C'est en terre de France que " Les chemins de Cîteaux " ont leur origine.
Toutes ces abbayes cisterciennes au nom si évocateur de paix et de joie : Clairlieu et Clairefontaine, mais aussi Fontenay ou Fontfroide, Noirlac et Bonport... y ont fleuri et s'y sont épanouies du XIIe siècle jusqu'à nos jours.

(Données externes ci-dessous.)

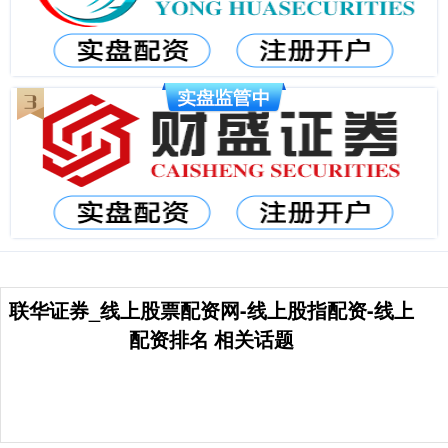
联华证券_线上股票配资网-线上股指配资-线上
配资排名 相关话题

La liste en est sans fin qui jalonne la route des vacances comme autant de haltes curieuses dans des sites splendides. Tous ceux qui les approchent reconnaissent alors et sentent à travers ces pierres et ces lieux une vie et une âme qui transpirent jusqu'à eux.
Pourtant, ces monastères ne furent jamais construits pour devenir des monuments historiques.
Simplement, ils sont là parce que des hommes et des femmes ont, un jour, tout quitté, désirant mener une vie d'absolu...
" Les chemins de Cîteaux " apportent au lecteur le regard de deux moines contemporains.
Ceux-ci tentent, l'un par la photographie, l'autre par l'écriture, de faire comprendre la démarche de ces visionnaires de l'extrême qui ont bâti ces abbayes et qui, au travers de cette architecture dépouillée et sublime, donnent leur vision du monde et de l'essentiel.
Leur vie reste une interrogation permanente pour l'homme contemporain.
L'auteur en quelques mots...
Michel Niaussat est moine cistercien de l'abbaye de Melleray en Loire-Atlantique.
Il tente, à travers l'histoire monastique et celle de son Ordre, d'amener le lecteur aux frontières de cet univers où l'homme, aventurier de l'invisible, s'essaye à ce combat quotidien en quête de l'ineffable sur " Les Chemins de Cîteaux... "
Du même auteur : Les prisons de la honte, Desclée de Brouwer, 1998, prix Grand Ouest. Pèlerin de l'aube, Desclée de Brouwer, 2000.
Frère Thomas était photographe de presse avant d'embrasser la vie cistercienne à l'abbaye de La Trappe en Normandie.
A travers sa propre recherche de la lumière, la photographie devient pour lui écriture dans l'approche de l'indicible.